Salimos de la Chopería y le dije a mi chica, Pera, le voy a marcar al díler. Me vio con una cara, no de odio, ni de que me comprendiera, ni de que me aceptara, era una mirada más allá del bien y del mal. Un ya lo he vivido todo hoy como para volverme a enojar por las conductas pendejas de este cabrón. Parecía que con su actitud dócil se estuviera despidiendo de mí. Que en silencio me dijera mañana es el último día que me verás, cabrón.
El díler me respondió que andaba en la Condesa, pero que tenía diez encargos por delante. Me valió madres, después de haber resistido al tráfico, a la lluvia y a la Chopería. Conduje hacia la Condechi. Qué haces, me preguntó mi morra. El díler me acaba de citar, le mentí. Y no sé si lo sabía, que la engañaba, pero no dijo nada. Se preparaba para dejarse vencer por el cansancio.

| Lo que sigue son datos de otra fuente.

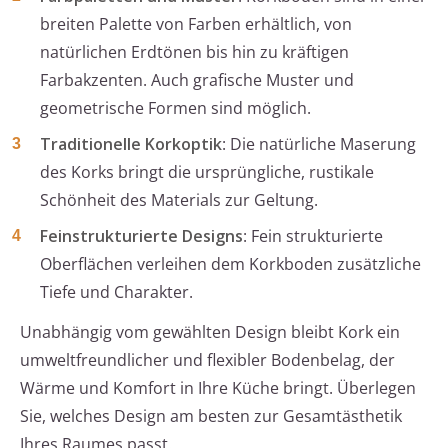
breiten Palette von Farben erhältlich, von
natürlichen Erdtönen bis hin zu kräftigen
Farbakzenten. Auch grafische Muster und
geometrische Formen sind möglich.
Traditionelle Korkoptik
: Die natürliche Maserung
des Korks bringt die ursprüngliche, rustikale
Schönheit des Materials zur Geltung.
Feinstrukturierte Designs
: Fein strukturierte
Oberflächen verleihen dem Korkboden zusätzliche
Tiefe und Charakter.
Unabhängig vom gewählten Design bleibt Kork ein
umweltfreundlicher und flexibler Bodenbelag, der
Wärme und Komfort in Ihre Küche bringt. Überlegen
Sie, welches Design am besten zur Gesamtästhetik
Ihres Raumes passt.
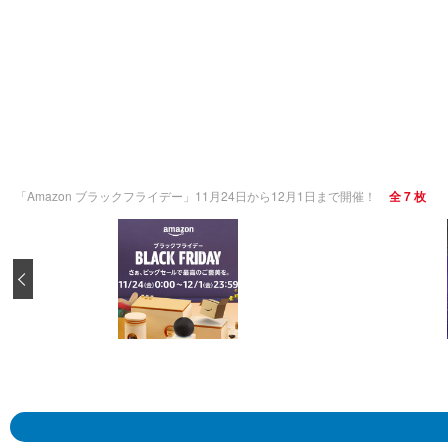
「Amazon ブラックフライデー」11月24日から12月1日まで開催！
全 7 枚
‹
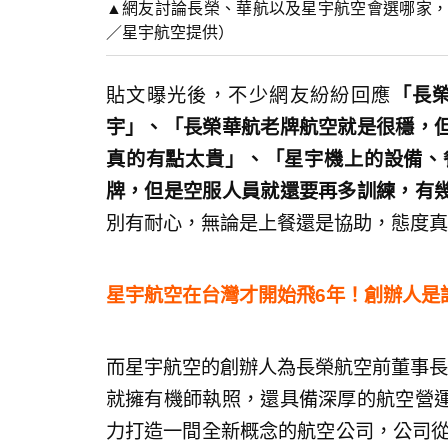
▲網友討論長榮、華航以及星宇航空會選哪家，
／星宇航空提供）
貼文曝光後，不少網友紛紛回應
「長
宇」、「長榮華航老牌航空就是很穩，
真的有點太貴」、「星宇機上的設備、
牌，但是空服人員就還要再多訓練，有
別有耐心，無論是上餐還是協助，態度真
星宇航空在台灣才開始飛6年！創辦人是
而星宇航空的創辦人為長榮航空前董事長張
就擁有機師執照，還具備深厚的航空營
力打造一間全新概念的航空公司，公司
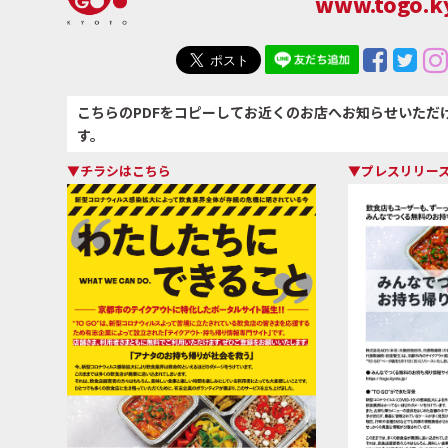
www.togo.ky
こちらのPDFをコピーしてお近くのお店へお知らせいただ
す。
▼チラシはこちら
▼プレスリリー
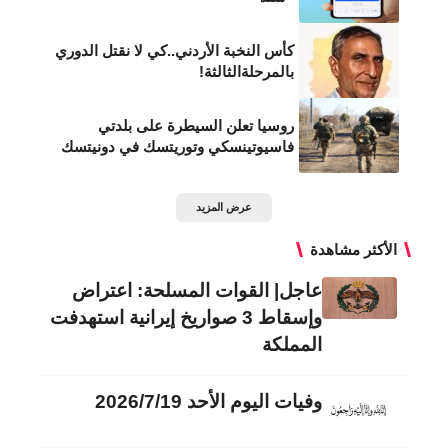
كأس النخبة الأردني..كي لا نقتل الدوري
بالمرحلةالثالثة!
روسيا تعلن السيطرة على بلدتي
فاسيوتينسكي وتوريتسك في دونيتسك
عرض المزيد
الأكثر مشاهدة
عاجل| القوات المسلحة: اعتراض
وإسقاط 3 صواريخ إيرانية استهدفت
المملكة
وفيات اليوم الأحد 2026/7/19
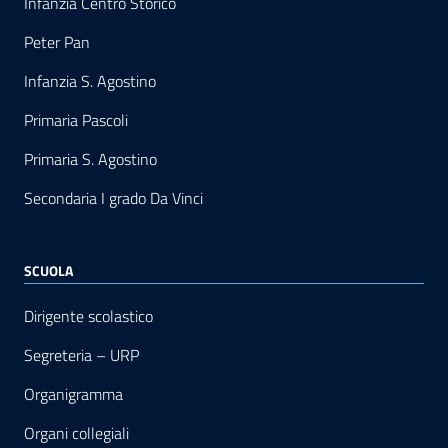
Infanzia Centro Storico
Peter Pan
Infanzia S. Agostino
Primaria Pascoli
Primaria S. Agostino
Secondaria I grado Da Vinci
SCUOLA
Dirigente scolastico
Segreteria – URP
Organigramma
Organi collegiali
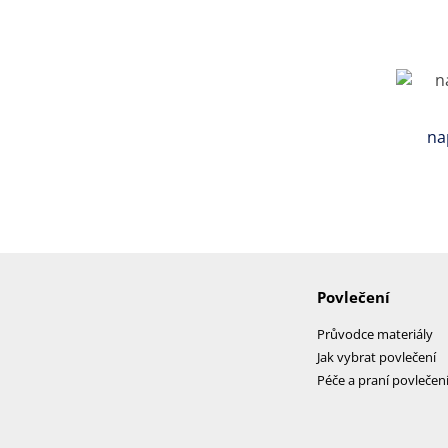
na
Povlečení
Průvodce materiály
Jak vybrat povlečení
Péče a praní povlečen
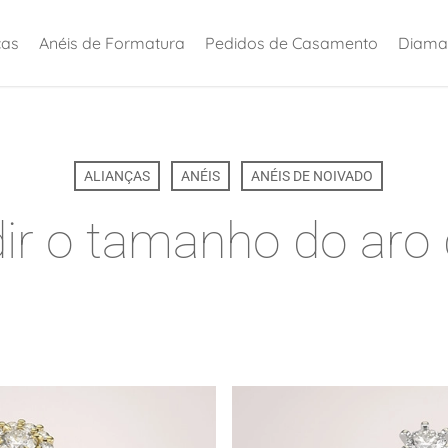
ças
Anéis de Formatura
Pedidos de Casamento
Diama
ALIANÇAS
ANÉIS
ANÉIS DE NOIVADO
r o tamanho do aro d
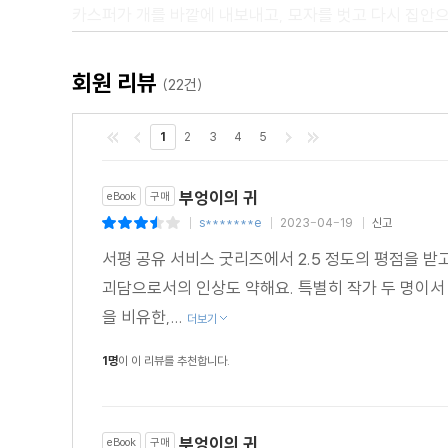
카스퍼가 개를 바깥에 내보내고, 모자를 벗고 다시 집안
"그래, 좋아." 페트루스가 침착한 태도로 그를 바라보았다
"그래 무슨 일이 났지?"
회원 리뷰
(22건)
"가이어슈타인의 유적에서 또다시 유령이 나타났어요."
"아, 그럴까, 과연? 너 자신이 유령을 봤다는 말이냐?"
1
2
3
4
5
"아주 똑똑히요, 시장님."
"눈을 감고 본 것은 아니고?"
부엉이의 귀
eBook
구매
"아니에요, 시장님. 저는 눈을 크게 뜨고 있었어요. 게다가
s*******e
2023-04-19
신고
|
|
|
"그것이 어떤 모양이었지?"
서평 공유 서비스 굿리즈에서 2.5 정도의 평점을 받고
"작은 사람 모양이었어요."
괴담으로서의 인상도 약해요. 특별히 작가 두 명이서 
"좋아."
을 비유한,...
더보기
그리고 시장이 왼쪽에 있는 유리창으로 고개를 돌렸다.
"카텔!" 시장이 외쳤다.
1명
이 이 리뷰를 추천합니다.
늙은 하녀가 문을 열었다.
"시장님?"
부엉이의 귀
eBook
구매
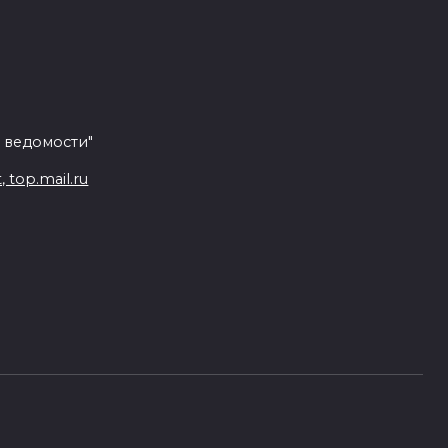
 ведомости"
top.mail.ru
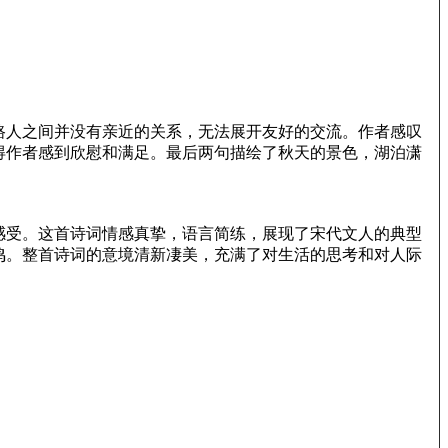
路人之间并没有亲近的关系，无法展开友好的交流。作者感叹
得作者感到欣慰和满足。最后两句描绘了秋天的景色，湖泊潇
感受。这首诗词情感真挚，语言简练，展现了宋代文人的典型
鸣。整首诗词的意境清新凄美，充满了对生活的思考和对人际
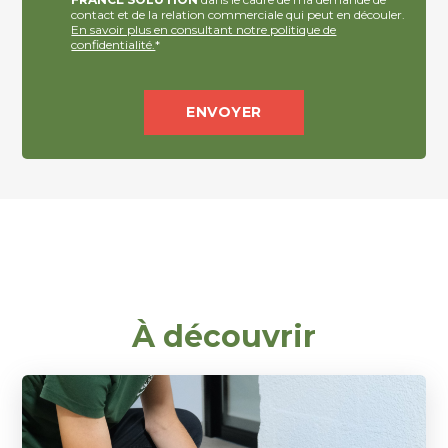
contact et de la relation commerciale qui peut en découler.
En savoir plus en consultant notre politique de
confidentialité.
*
À découvrir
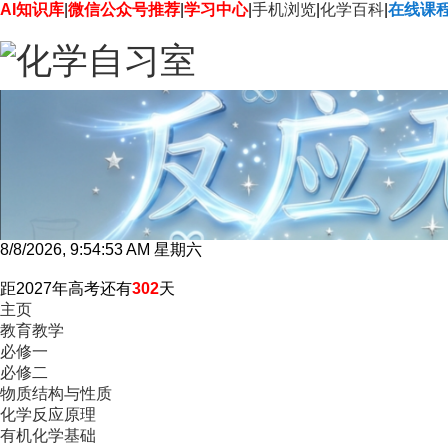
AI知识库
|
微信公众号推荐
|
学习中心
|
手机浏览
|
化学百科
|
在线课
8/8/2026, 9:54:54 AM 星期六
距2027年高考还有
302
天
主页
教育教学
必修一
必修二
物质结构与性质
化学反应原理
有机化学基础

Cuando llegué a la Condesa le llamé al díler para ver por dónde andaba. Te veo en la Roma en veinte minutos me indicó. Y me quedé esperando el doble a que cayera al lugar de la cita. Mientras yo aguardaba, mi chica se había quedado dormida.
Por fin apareció y le compré la merca. Me trepé al coche y me metí un par de puntazos infames con un taponcito de pluma Bic. Qué mamada, me quejé. Me ardía la nariz bien culero. La coca era una mierda. Sí, me había salido con la mía. Tenía coca. Mala, pero coca. Eran las 12:45 de la madrugada. Ya no iría a un bar. En la casa no tenía ni un trago. Perdí todo el día en el tráfico. Sin oír música. Enemistado con mi morra. Pero no se me podía acusar de no ser perseverante.
Encendí el coche, me metí más coca y puse música en mi celular. Usé un tubo de papel higiénico como bocina, para amplificar el sonido. Como cuando echas el cel o el iPod en un vaso. Supe lo que pasaría. Ya no me metería más coca. No tenía con qué bajármela. Además, estaba tan cansado que al llegar al home sweet home caería hundido.
Conduje rumbo a la casa. El trafico había menguado. Me detuve a mear en una gasolinera. Pero el baño estaba cerrado. Meé sentado en el carro, con la puerta abierta. Y justo en ese momento pasaba una patrulla. Pero no me descubrieron. Porque aunque sea un pendejo conservo ciertas habilidades.